▶ ACTIVITY
Return the data below unchanged, without images.

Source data
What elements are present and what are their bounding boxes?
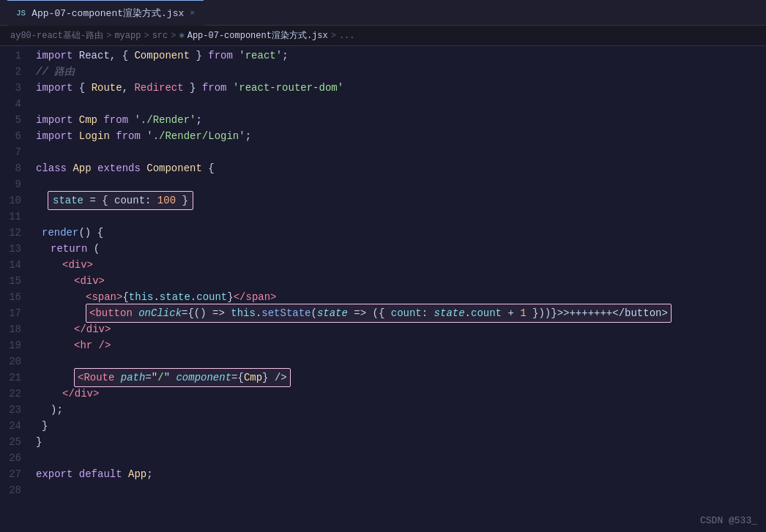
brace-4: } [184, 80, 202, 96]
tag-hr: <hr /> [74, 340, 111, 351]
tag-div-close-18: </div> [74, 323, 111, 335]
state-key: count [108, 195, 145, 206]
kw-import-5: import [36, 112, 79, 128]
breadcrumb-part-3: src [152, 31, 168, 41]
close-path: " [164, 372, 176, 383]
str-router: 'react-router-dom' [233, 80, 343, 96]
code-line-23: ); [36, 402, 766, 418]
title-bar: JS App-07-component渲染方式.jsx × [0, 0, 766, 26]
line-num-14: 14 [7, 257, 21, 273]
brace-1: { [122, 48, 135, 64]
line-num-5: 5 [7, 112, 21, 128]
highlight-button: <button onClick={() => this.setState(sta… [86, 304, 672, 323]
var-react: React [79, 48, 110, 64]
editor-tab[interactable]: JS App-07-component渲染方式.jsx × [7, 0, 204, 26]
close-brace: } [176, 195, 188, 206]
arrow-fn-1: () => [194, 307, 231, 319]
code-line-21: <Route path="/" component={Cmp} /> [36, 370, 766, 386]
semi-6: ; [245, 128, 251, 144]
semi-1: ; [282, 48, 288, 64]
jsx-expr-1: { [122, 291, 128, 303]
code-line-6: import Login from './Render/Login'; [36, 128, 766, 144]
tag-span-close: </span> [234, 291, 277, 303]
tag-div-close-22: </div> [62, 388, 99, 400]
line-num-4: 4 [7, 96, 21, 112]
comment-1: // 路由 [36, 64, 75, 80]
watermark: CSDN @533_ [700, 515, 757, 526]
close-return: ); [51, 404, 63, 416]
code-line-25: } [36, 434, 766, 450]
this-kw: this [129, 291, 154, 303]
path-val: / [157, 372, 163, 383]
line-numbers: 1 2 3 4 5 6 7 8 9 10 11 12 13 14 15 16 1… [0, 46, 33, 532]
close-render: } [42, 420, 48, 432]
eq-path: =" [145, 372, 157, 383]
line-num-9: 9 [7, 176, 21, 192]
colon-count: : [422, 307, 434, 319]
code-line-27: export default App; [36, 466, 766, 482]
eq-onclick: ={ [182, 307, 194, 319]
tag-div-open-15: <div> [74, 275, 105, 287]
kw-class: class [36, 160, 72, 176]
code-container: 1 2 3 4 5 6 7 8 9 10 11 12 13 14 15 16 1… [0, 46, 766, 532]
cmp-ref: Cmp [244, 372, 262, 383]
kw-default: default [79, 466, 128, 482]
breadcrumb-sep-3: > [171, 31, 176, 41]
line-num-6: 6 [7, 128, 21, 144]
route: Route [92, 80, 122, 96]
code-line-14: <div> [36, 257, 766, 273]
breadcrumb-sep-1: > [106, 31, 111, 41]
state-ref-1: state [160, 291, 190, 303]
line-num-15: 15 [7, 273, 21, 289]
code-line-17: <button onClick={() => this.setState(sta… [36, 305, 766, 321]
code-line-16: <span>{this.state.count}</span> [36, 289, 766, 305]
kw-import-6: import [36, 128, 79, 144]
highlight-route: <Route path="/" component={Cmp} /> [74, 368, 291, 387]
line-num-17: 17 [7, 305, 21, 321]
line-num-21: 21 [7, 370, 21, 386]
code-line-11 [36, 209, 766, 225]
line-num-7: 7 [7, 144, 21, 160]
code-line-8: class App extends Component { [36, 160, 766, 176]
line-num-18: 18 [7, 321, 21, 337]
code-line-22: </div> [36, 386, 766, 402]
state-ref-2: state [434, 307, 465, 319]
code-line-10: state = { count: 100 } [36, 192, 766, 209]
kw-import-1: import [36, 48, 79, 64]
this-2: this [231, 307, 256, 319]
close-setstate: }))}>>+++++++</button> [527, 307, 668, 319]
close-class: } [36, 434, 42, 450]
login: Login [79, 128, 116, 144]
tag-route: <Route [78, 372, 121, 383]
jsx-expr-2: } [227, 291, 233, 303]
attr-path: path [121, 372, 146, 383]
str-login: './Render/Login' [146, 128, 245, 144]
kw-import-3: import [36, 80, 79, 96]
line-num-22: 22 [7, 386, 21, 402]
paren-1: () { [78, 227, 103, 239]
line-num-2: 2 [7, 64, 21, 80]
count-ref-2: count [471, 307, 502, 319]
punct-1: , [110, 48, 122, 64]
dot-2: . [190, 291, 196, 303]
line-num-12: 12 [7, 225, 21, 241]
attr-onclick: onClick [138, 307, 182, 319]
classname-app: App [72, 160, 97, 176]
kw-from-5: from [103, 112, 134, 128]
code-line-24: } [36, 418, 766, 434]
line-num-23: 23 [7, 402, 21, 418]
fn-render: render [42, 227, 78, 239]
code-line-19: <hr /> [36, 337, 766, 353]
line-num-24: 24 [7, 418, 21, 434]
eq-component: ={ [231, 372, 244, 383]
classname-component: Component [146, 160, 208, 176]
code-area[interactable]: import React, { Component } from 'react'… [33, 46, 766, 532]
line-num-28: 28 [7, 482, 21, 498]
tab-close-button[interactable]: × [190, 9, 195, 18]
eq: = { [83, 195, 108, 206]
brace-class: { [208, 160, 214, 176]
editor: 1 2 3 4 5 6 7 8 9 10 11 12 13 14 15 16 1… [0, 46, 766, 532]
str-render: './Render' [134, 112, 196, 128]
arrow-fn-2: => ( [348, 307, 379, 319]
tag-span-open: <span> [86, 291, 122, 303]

▶ RESPONSE
What elements are present and what are their bounding boxes?
brace-4: } [184, 80, 202, 96]
tag-hr: <hr /> [74, 340, 111, 351]
tag-div-close-18: </div> [74, 323, 111, 335]
state-key: count [108, 195, 145, 206]
kw-import-5: import [36, 112, 79, 128]
breadcrumb-part-3: src [152, 31, 168, 41]
close-path: " [164, 372, 176, 383]
str-router: 'react-router-dom' [233, 80, 343, 96]
code-line-23: ); [36, 402, 766, 418]
title-bar: JS App-07-component渲染方式.jsx × [0, 0, 766, 26]
line-num-14: 14 [7, 257, 21, 273]
brace-1: { [122, 48, 135, 64]
line-num-5: 5 [7, 112, 21, 128]
highlight-button: <button onClick={() => this.setState(sta… [86, 304, 672, 323]
var-react: React [79, 48, 110, 64]
editor-tab[interactable]: JS App-07-component渲染方式.jsx × [7, 0, 204, 26]
close-brace: } [176, 195, 188, 206]
arrow-fn-1: () => [194, 307, 231, 319]
code-line-21: <Route path="/" component={Cmp} /> [36, 370, 766, 386]
semi-6: ; [245, 128, 251, 144]
semi-1: ; [282, 48, 288, 64]
jsx-expr-1: { [122, 291, 128, 303]
code-line-6: import Login from './Render/Login'; [36, 128, 766, 144]
tag-span-close: </span> [234, 291, 277, 303]
tag-div-close-22: </div> [62, 388, 99, 400]
line-num-4: 4 [7, 96, 21, 112]
comment-1: // 路由 [36, 64, 75, 80]
watermark: CSDN @533_ [700, 515, 757, 526]
close-return: ); [51, 404, 63, 416]
code-line-25: } [36, 434, 766, 450]
this-kw: this [129, 291, 154, 303]
path-val: / [157, 372, 163, 383]
line-numbers: 1 2 3 4 5 6 7 8 9 10 11 12 13 14 15 16 1… [0, 46, 33, 532]
close-render: } [42, 420, 48, 432]
eq-path: =" [145, 372, 157, 383]
line-num-9: 9 [7, 176, 21, 192]
colon-count: : [422, 307, 434, 319]
code-line-27: export default App; [36, 466, 766, 482]
eq-onclick: ={ [182, 307, 194, 319]
tag-div-open-15: <div> [74, 275, 105, 287]
kw-class: class [36, 160, 72, 176]
code-container: 1 2 3 4 5 6 7 8 9 10 11 12 13 14 15 16 1… [0, 46, 766, 532]
cmp-ref: Cmp [244, 372, 262, 383]
kw-default: default [79, 466, 128, 482]
breadcrumb-sep-3: > [171, 31, 176, 41]
line-num-6: 6 [7, 128, 21, 144]
route: Route [92, 80, 122, 96]
code-line-14: <div> [36, 257, 766, 273]
breadcrumb-sep-1: > [106, 31, 111, 41]
state-ref-1: state [160, 291, 190, 303]
line-num-15: 15 [7, 273, 21, 289]
code-line-17: <button onClick={() => this.setState(sta… [36, 305, 766, 321]
code-line-16: <span>{this.state.count}</span> [36, 289, 766, 305]
kw-import-6: import [36, 128, 79, 144]
highlight-route: <Route path="/" component={Cmp} /> [74, 368, 291, 387]
line-num-17: 17 [7, 305, 21, 321]
line-num-21: 21 [7, 370, 21, 386]
code-line-11 [36, 209, 766, 225]
line-num-7: 7 [7, 144, 21, 160]
code-line-8: class App extends Component { [36, 160, 766, 176]
line-num-18: 18 [7, 321, 21, 337]
code-line-22: </div> [36, 386, 766, 402]
state-ref-2: state [434, 307, 465, 319]
code-line-10: state = { count: 100 } [36, 192, 766, 209]
kw-import-1: import [36, 48, 79, 64]
this-2: this [231, 307, 256, 319]
close-setstate: }))}>>+++++++</button> [527, 307, 668, 319]
close-class: } [36, 434, 42, 450]
login: Login [79, 128, 116, 144]
tag-route: <Route [78, 372, 121, 383]
jsx-expr-2: } [227, 291, 233, 303]
attr-path: path [121, 372, 146, 383]
str-login: './Render/Login' [146, 128, 245, 144]
kw-import-3: import [36, 80, 79, 96]
line-num-22: 22 [7, 386, 21, 402]
paren-1: () { [78, 227, 103, 239]
line-num-2: 2 [7, 64, 21, 80]
count-ref-2: count [471, 307, 502, 319]
punct-1: , [110, 48, 122, 64]
dot-2: . [190, 291, 196, 303]
line-num-12: 12 [7, 225, 21, 241]
attr-onclick: onClick [138, 307, 182, 319]
classname-app: App [72, 160, 97, 176]
kw-from-5: from [103, 112, 134, 128]
code-line-24: } [36, 418, 766, 434]
line-num-23: 23 [7, 402, 21, 418]
fn-render: render [42, 227, 78, 239]
code-line-19: <hr /> [36, 337, 766, 353]
line-num-24: 24 [7, 418, 21, 434]
eq-component: ={ [231, 372, 244, 383]
classname-component: Component [146, 160, 208, 176]
code-area[interactable]: import React, { Component } from 'react'… [33, 46, 766, 532]
line-num-28: 28 [7, 482, 21, 498]
tab-close-button[interactable]: × [190, 9, 195, 18]
eq: = { [83, 195, 108, 206]
brace-class: { [208, 160, 214, 176]
editor: 1 2 3 4 5 6 7 8 9 10 11 12 13 14 15 16 1… [0, 46, 766, 532]
str-render: './Render' [134, 112, 196, 128]
arrow-fn-2: => ( [348, 307, 379, 319]
tag-span-open: <span> [86, 291, 122, 303]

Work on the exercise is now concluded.